Contemporary shisha work typically makes use of mass-produced, machine-cut glass shisha with a silvered backing. Today most craft stores in the South Asia carry small mirrors purchasable for use in embroidery, which come in varying shapes and sizes.
==Regional variations==
Shisha embroidery is most common across southwestern Asia and on the Indian subcontinent. This type of embroidery lends a sparkling appearance to the brightly colored clothes worn in the region, and is very popular for use on clothing, hangings, tapestries, and domestic textiles.

=== Afghanistan ===
Both men and women adopted shisha embroidery from India. Using silk or cotton thread and cotton, sheepskin, or leather fabrics, they decorate clothing, prayer mats, saddles, and cloths for wrapping the Quran with abstract and geometric motifs such as vines, diamonds, stars, arches, and domes. Mirrors are surrounded by areas of heavy embroidery, particularly in the Kandahar region. Embroidery for export is often done by machine, rather than by hand.

=== Baluchistan ===
Shisha embroidery in Baluchistan, influenced by Islamic traditions, is almost purely geometric, using cotton thread on heavy cotton fabric. Traditionally, it made use of naturals dyes, resulting in muted color schemes. Shisha decorates both everyday and holiday clothing. Government training centers educate embroiders in shisha embroidery methods to preserve the traditional craft. Modern embroidery in the region is primarily created for tourists and export, making use of untraditional bright colors.

=== Sindh ===
Sisha work in Sindh is one of the most complex regional styles, showing influences from both its Hindu and Muslim neighboring states. In Sindh, cotton fabric is resist-dyed or block-printed before being embroidered. The shisha mirrors are attached and surrounded by filling and ladder stitches, as well as counted cross stitch. Popular motifs include trefoil, peacock, lotus, flowers, paisley, and delicate geometric patterns. Motifs and colors in the north are similar to those of Afghanistan and Baluchistan, while the motifs and colors in the south show a Gujarati influence. Shisha embroidery is used on many wedding garments, such as the guj, a tunic worn by the bride, and the bokhani, a scarf worn by the groom.

=== Gujarat ===
Gujarat shisha work typically depicts traditional themes of tragic love stories, battles, heroes, and kings. Shisha embroidery adorns clothing and wall hangings. Embroiderers in Kutch and Kathiawar are particularly renowned for their shisha embroidery. Kutchi embroidery is distinguished by the predominance of the chain stitch in curved or circular designs. In contrast, shisha embroidery in Kathiawar uses long satin stitches in square or triangular motifs.

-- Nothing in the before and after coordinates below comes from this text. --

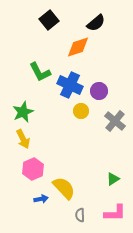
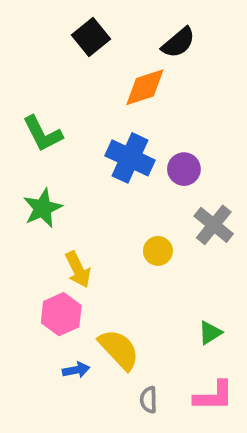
green L-shape: (40, 72) -> (43, 134), moved
yellow circle: (81, 111) -> (158, 251), moved
yellow arrow: (23, 139) -> (78, 270), moved

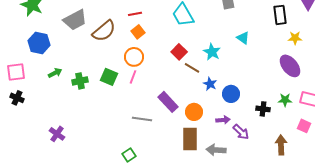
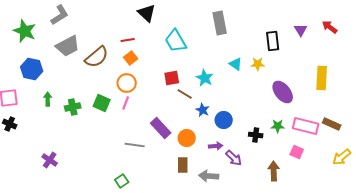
yellow star: (295, 38) -> (258, 64), moved
red square: (179, 52) -> (172, 78), turned 35
green arrow: (55, 73) -> (48, 99), turned -64
brown rectangle: (190, 139) -> (183, 165), size x0.7

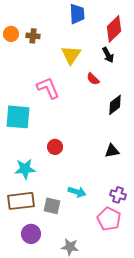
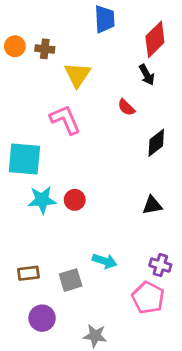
yellow triangle: (71, 55) -> (77, 75), moved
cyan star: (25, 169) -> (42, 200), moved
brown rectangle: (21, 201) -> (28, 273), size x0.6
gray square: (52, 206) -> (71, 280), turned -30

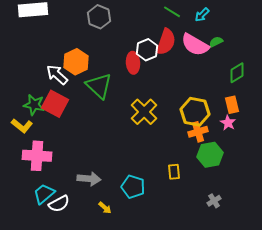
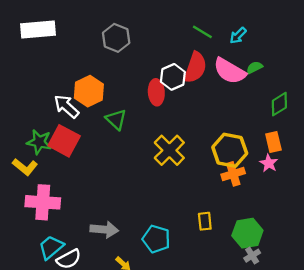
green triangle: (99, 86) -> (116, 119), size x0.7
green hexagon: (210, 155) -> (247, 233), moved

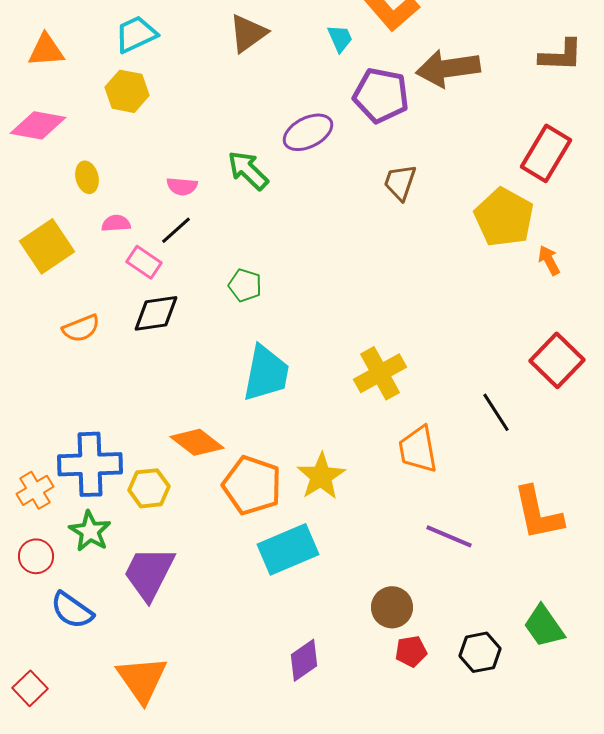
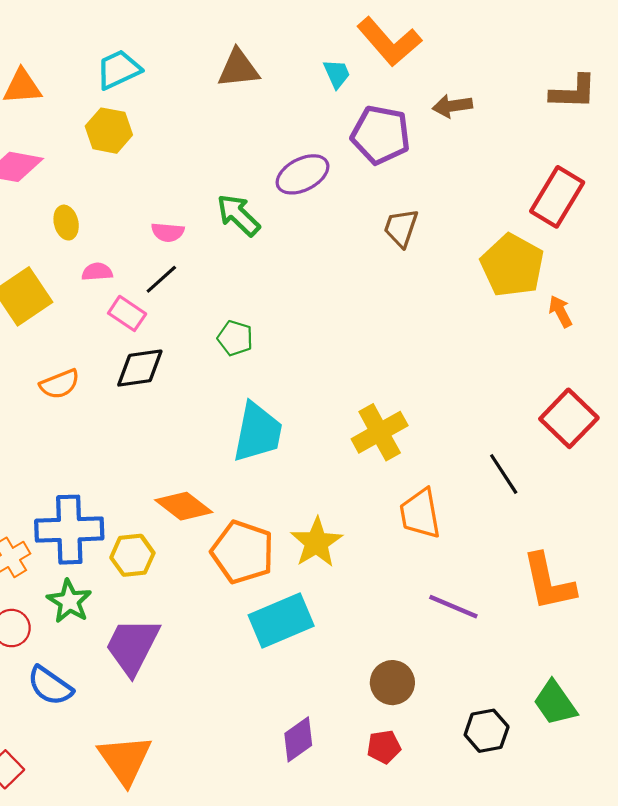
brown triangle: (248, 33) -> (238, 68), turned 30
brown arrow: (448, 68) -> (452, 106), size x0.6
red pentagon: (411, 651) -> (384, 747), moved

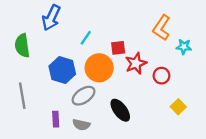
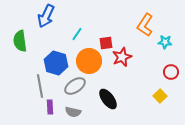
red circle: (161, 76) -> (171, 72), moved
gray line: (22, 96) -> (40, 86), moved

=== Central Indian nomads ===
Some researchers believe that the tribes of nomads who inhabit Central India originated the practice of attaching mirrors, beads, and shells to fabric with stitches, and that these nomadic tribes spread the practice to other regions. Shisha embroidery in these tribes is unusual in that the fabric is almost entirely covered by mirrors and their stitched frames, with little or no decorative embroidery between. The Banjara and Rabari are known for their shisha work.